A] L’échec des idéologies ayant la prétention d’assurer le bonheur de chacun et de la collectivité. 

S’inscrit dans le contexte existant lors de l’affirmation de Malraux, alors que les régimes totalitaires et communistes sont remis en cause, et qu’il y a une prise de conscience de leurs contenus réels et de leurs méfaits. Est-ce à l’Etat ou aux individus de déterminer ce qui peut rendre heureux ? Un Etat qui n’aurait comme souci que le bonheur des individus serait le pire des Etats possibles, le moins légitime car il ne reconnaîtrait pas aux individus la liberté de choisir le moyen d’être heureux. Il faut être libre pour être heureux ; et il n’y a que l’Etat qui puisse garantir la liberté nécessaire ; et faire coexister entre elles les libertés des différents individus. C’est une condition essentielle à la recherche personnelle du bonheur.

Visée de l’Etat en principe = la survie du groupe dans le respect du bonheur de chacun.
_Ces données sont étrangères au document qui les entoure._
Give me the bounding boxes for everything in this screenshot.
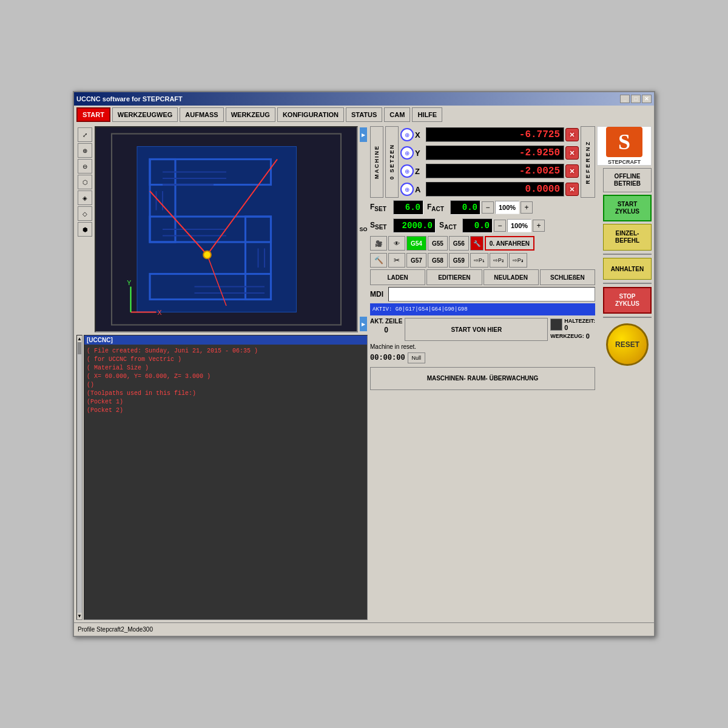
menu-werkzeugweg-button[interactable]: WERKZEUGWEG: [112, 107, 178, 122]
menu-hilfe-button[interactable]: HILFE: [412, 107, 442, 122]
log-line-5: (): [87, 381, 365, 389]
cube4-icon[interactable]: ⬢: [78, 222, 92, 237]
fullscreen-icon[interactable]: ⤢: [78, 127, 92, 142]
fset-minus-button[interactable]: −: [482, 201, 494, 214]
log-line-3: ( Material Size ): [87, 364, 365, 372]
fset-label: FSET: [370, 203, 392, 212]
sset-plus-button[interactable]: +: [533, 220, 545, 232]
cube3-icon[interactable]: ◇: [78, 206, 92, 221]
stop-zyklus-button[interactable]: STOPZYKLUS: [603, 287, 652, 314]
x-label: X: [415, 130, 425, 140]
menu-werkzeug-button[interactable]: WERKZEUG: [226, 107, 275, 122]
start-zyklus-button[interactable]: STARTZYKLUS: [603, 195, 652, 221]
cube2-icon[interactable]: ◈: [78, 190, 92, 205]
editieren-button[interactable]: EDITIEREN: [426, 269, 482, 285]
zoom-in-icon[interactable]: ⊕: [78, 143, 92, 158]
g57-button[interactable]: G57: [406, 253, 426, 268]
tool-icon[interactable]: 🔧: [470, 236, 484, 251]
svg-text:Y: Y: [127, 279, 131, 286]
null-button[interactable]: Null: [408, 352, 426, 363]
separator1: [603, 254, 652, 255]
stepcraft-logo: S STEPCRAFT: [597, 126, 652, 166]
separator3: [603, 317, 652, 318]
anfahren-button[interactable]: 0. ANFAHREN: [485, 236, 534, 251]
werkzeug-box: WERKZEUG: 0: [550, 332, 595, 340]
tool-icon2[interactable]: 🔨: [370, 253, 387, 268]
g56-button[interactable]: G56: [449, 236, 469, 251]
z-reset-button[interactable]: [565, 164, 579, 178]
scroll-down-arrow[interactable]: ▼: [77, 613, 82, 619]
reset-button[interactable]: RESET: [606, 323, 649, 366]
scroll-grip[interactable]: [78, 342, 81, 354]
x-reset-button[interactable]: [565, 128, 579, 141]
right-panel: MACHINE 0 SETZEN ⊕ X -6.7725: [370, 126, 652, 620]
maschinen-button[interactable]: MASCHINEN- RAUM- ÜBERWACHUNG: [370, 367, 595, 390]
menu-cam-button[interactable]: CAM: [384, 107, 410, 122]
x-coord-icon[interactable]: ⊕: [400, 128, 414, 141]
werkzeug-value: 0: [586, 332, 590, 340]
sact-value: 0.0: [462, 218, 493, 233]
scroll-up-arrow[interactable]: ▲: [77, 335, 82, 342]
file-buttons: LADEN EDITIEREN NEULADEN SCHLIEßEN: [370, 269, 595, 285]
log-line-7: (Pocket 1): [87, 398, 365, 406]
tool-icon3[interactable]: ✂: [388, 253, 405, 268]
logo-text: STEPCRAFT: [608, 159, 641, 165]
g54-button[interactable]: G54: [406, 236, 426, 251]
fset-plus-button[interactable]: +: [521, 201, 533, 214]
x-value: -6.7725: [426, 127, 564, 142]
right-buttons: OFFLINEBETRIEB STARTZYKLUS EINZEL-BEFEHL…: [603, 168, 652, 366]
close-button[interactable]: ✕: [642, 95, 652, 103]
cube-icon[interactable]: ⬡: [78, 175, 92, 189]
log-scrollbar[interactable]: ▲ ▼: [76, 335, 83, 620]
g58-button[interactable]: G58: [428, 253, 448, 268]
g55-button[interactable]: G55: [428, 236, 448, 251]
einzel-button[interactable]: EINZEL-BEFEHL: [603, 224, 652, 251]
start-von-hier-button[interactable]: START VON HIER: [405, 318, 548, 341]
p3-button[interactable]: ⇨P₃: [509, 253, 527, 268]
log-text: ( File created: Sunday, Juni 21, 2015 - …: [84, 345, 367, 417]
menu-status-button[interactable]: STATUS: [346, 107, 382, 122]
logo-and-buttons: S STEPCRAFT OFFLINEBETRIEB STARTZYKLUS E…: [597, 126, 652, 390]
maximize-button[interactable]: □: [631, 95, 641, 103]
nav-down-button[interactable]: ▶: [360, 317, 367, 331]
mdi-row: MDI: [370, 286, 595, 302]
menu-aufmas-button[interactable]: AUFMASS: [180, 107, 223, 122]
viewport-right-toolbar: ▶ SO ▶: [359, 126, 368, 332]
y-value: -2.9250: [426, 146, 564, 160]
zeile-area: AKT. ZEILE 0: [370, 318, 402, 341]
menu-start-button[interactable]: START: [76, 107, 110, 122]
neuladen-button[interactable]: NEULADEN: [484, 269, 539, 285]
cam-icon1[interactable]: 🎥: [370, 236, 387, 251]
set-label-text: 0 SETZEN: [389, 144, 395, 180]
zoom-out-icon[interactable]: ⊖: [78, 159, 92, 174]
haltezeit-indicator: [550, 318, 562, 331]
y-coord-icon[interactable]: ⊕: [400, 146, 414, 160]
nav-up-button[interactable]: ▶: [360, 127, 367, 142]
cam-icon2[interactable]: 👁: [388, 236, 405, 251]
status-text: Profile Stepcraft2_Mode300: [78, 626, 153, 633]
y-reset-button[interactable]: [565, 146, 579, 160]
menu-konfiguration-button[interactable]: KONFIGURATION: [277, 107, 344, 122]
mdi-input[interactable]: [388, 287, 595, 302]
anhalten-button[interactable]: ANHALTEN: [603, 258, 652, 280]
svg-point-22: [203, 251, 211, 259]
log-line-8: (Pocket 2): [87, 406, 365, 415]
main-content: ⤢ ⊕ ⊖ ⬡ ◈ ◇ ⬢: [74, 124, 654, 622]
p1-button[interactable]: ⇨P₁: [470, 253, 488, 268]
minimize-button[interactable]: _: [620, 95, 630, 103]
laden-button[interactable]: LADEN: [370, 269, 425, 285]
fset-row: FSET 6.0 FACT 0.0 − 100% +: [370, 199, 595, 216]
main-window: UCCNC software for STEPCRAFT _ □ ✕ START…: [73, 91, 655, 637]
z-coord-icon[interactable]: ⊕: [400, 164, 414, 178]
coords-grid: ⊕ X -6.7725 ⊕ Y -2.925: [400, 126, 579, 198]
gcode-row1: 🎥 👁 G54 G55 G56 🔧 0. ANFAHREN: [370, 235, 595, 251]
p2-button[interactable]: ⇨P₂: [490, 253, 508, 268]
a-coord-icon[interactable]: ⊕: [400, 183, 414, 196]
haltezeit-value: 0: [564, 324, 595, 331]
a-reset-button[interactable]: [565, 183, 579, 196]
g59-button[interactable]: G59: [449, 253, 469, 268]
schliessen-button[interactable]: SCHLIEßEN: [540, 269, 595, 285]
offline-button[interactable]: OFFLINEBETRIEB: [603, 168, 652, 192]
set-label: 0 SETZEN: [385, 126, 399, 198]
sset-minus-button[interactable]: −: [494, 220, 506, 232]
L’intérêt général, quand il n’est pas connecté avec la recherche du bien de chaque individu peut conduire à des actions contraires aux aspirations de certains individus.

Beaucoup d’Etats ont imposé leur idée du bonheur en niant par là-même les libertés individuelles. Le totalitarisme est caractérisé par la recherche de l’unanimité dans tous les domaines, une pensée unique. Il existe une définition idéale du groupe et l’élimination des dissidents se justifie au nom de la survie et de la cohésion, et du bien-commun de celui-ci. (aspect pervers du totalitarisme : imposer au nom du bonheur).

Exemple : communisme, fascisme. Echec des expériences communautaires.

Transition : la démocratie prétend être le régime idéal mais ne prétend pas assurer le bonheur… peut-être parce qu’elle prend conscience de cette impossibilité.

B] L’impossibilité pour toute espèce d’Etat d’assurer le bonheur de sa population.

Retournement de balancier entre la sphère publique et privée : vers un repli sur la sphère privée. Individualisme = le bonheur est de plus en plus envisagé comme l’affaire de chacun, dans laquelle l’Etat n’a aucun rôle à jouer.

Société tournée vers l’ économie : utilitarisme et libéralisme. Doctrine : c’est en recherchant son intérêt propre que chacun contribue le mieux à l’intérêt et au bonheur collectif. Moins l’Etat s’introduit dans ce processus ; plus les individus et en conséquence la collectivité sont susceptibles d’être heureux. Les fruits de l’économie est aujourd’hui pour une majorité des gens une condition nécessaire du bonheur et parfois même le bonheur lui-même.

Exemple en forme de conclusion : une libéralisation accrue des flux économiques et la volonté d’un recul progressif de l’intervention étatique dans les domaines financiers et commerciaux = mondialisation. Devrait si l’on adhère aux théories de l’économie classique rendre le monde parfaitement heureux (fin de l’histoire) MAIS : actualité mondiale par exemple le forum social de Porto-Alegre démontre le contraire ; il existe une revendication d’un interventionnisme étatique considéré comme plus à même de contribuer au bonheur que le libre-jeu du marché, même s’il ne l’assure pas complètement.